El derrumbe de la pasarela de El Bocal en Santander, que causó la muerte de seis jóvenes, ha desencadenado una investigación judicial rigurosa. La jueza instructora analiza fallas en la cadena de respuesta institucional, desde la advertencia previa del vecino hasta la inacción de la agente de policía local. El caso revela grietas en los protocolos de emergencia, la formación técnica y la responsabilidad operativa en infraestructuras críticas.
¿Qué investiga la jueza sobre el derrumbe de El Bocal?
La jueza requirió información clave a la policía local de Santander y al 112: si los operarios de la sala 092 recibieron formación específica en derrumbes en los últimos diez años. Pide nombres de asistentes, empresa formadora, horas impartidas y certificados expedidos.
También solicitó la cualificación profesional de la agente investigada, sus cargos previos y su antigüedad. Su omisión tras la advertencia del vecino —“Si pasa un grupo se caen y se matan”— es central en la investigación.
¿Por qué falló la cadena de alerta en El Bocal?
La llamada del vecino fue registrada y derivada a la policía local, pero no se activó ninguna patrulla. El superior de la agente declaró que “debería haber movilizado una patrulla, pero se le olvidó hacerlo”. Esa omisión no es técnica: es un fallo de gestión de riesgo operativo.
El jefe de Sala del 112 justificó la derivación a policía —y no a bomberos— bajo el criterio de que la rotura era una “incidencia de vialidad”. Sin embargo, una pasarela peatonal no es vía rodada. Este error de clasificación evidencia una falta de protocolo específico para infraestructuras críticas.
¿Qué revela la causa técnica del derrumbe?

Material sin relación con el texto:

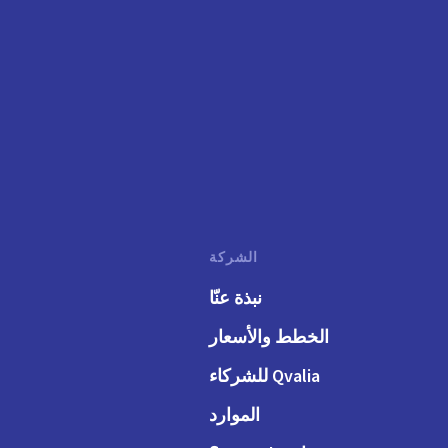
الشركة
نبذة عنّا
الخطط والأسعار
Qvalia للشركاء
الموارد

El informe pericial señala corrosión avanzada de los herrajes como causa directa. No fue un fallo estructural repentino, sino el resultado de degradación progresiva no detectada. La pasarela no estaba incluida en los planes de inspección periódica obligatoria para elementos de uso público.
Esto expone una brecha regulatoria: las normativas actuales no obligan a inspecciones técnicas anuales en pasarelas de baja circulación, aunque su ubicación —sobre un acantilado, expuesta a salinidad y humedad— exige criterios de vigilancia reforzada.
¿Cuál es el impacto económico y legal del caso El Bocal?
El Ayuntamiento de Santander enfrenta reclamaciones civiles por falta de mantenimiento preventivo y responsabilidad objetiva. El coste estimado de las indemnizaciones supera los 3,2 millones de euros. Además, la Fiscalía estudia posibles delitos de omisión del deber de socorro y negligencia profesional grave.
Desde el punto de vista normativo, el caso impulsa una propuesta de modificación del Real Decreto 1627/1997, que regula las condiciones de seguridad en obras públicas. Se exige incluir pasarelas peatonales en el ámbito de las inspecciones técnicas obligatorias cada 18 meses, con certificación por técnico competente.
Datos Clave
- Seis jóvenes murieron por el derrumbe de una pasarela en El Bocal (Santander) el 3 de mayo de 2026.
- Un vecino alertó al 112 24 horas antes con una descripción precisa del riesgo inminente.
- La agente investigada no activó ninguna medida, pese a su formación como operadora de emergencias.
- La causa técnica fue corrosión de herrajes, no un fallo de diseño ni sobrecarga.
- No existía un plan municipal de inspección periódica para esa infraestructura.
- El Ayuntamiento no aplicó el expediente disciplinario porque la agente está de baja médica.
Contexto actual
El caso El Bocal ha reactivado el debate nacional sobre la gestión del riesgo en infraestructuras de uso público. Más de 142 municipios han iniciado auditorías urgentes en pasarelas, miradores y estructuras metálicas costeras.
Impacto económico
Además de las indemnizaciones, el Ayuntamiento asumirá costes de demolición controlada, peritajes técnicos y actualización de protocolos. El sector asegurador ya ajusta sus primas para contratos de responsabilidad civil municipal.
Marco legal práctico
La Ley 39/2015 de Procedimiento Administrativo exige que las administraciones actúen con diligencia debida ante alertas verificables. La omisión de respuesta a una advertencia concreta y fundada puede constituir falta muy grave bajo el Estatuto de los Funcionarios Públicos.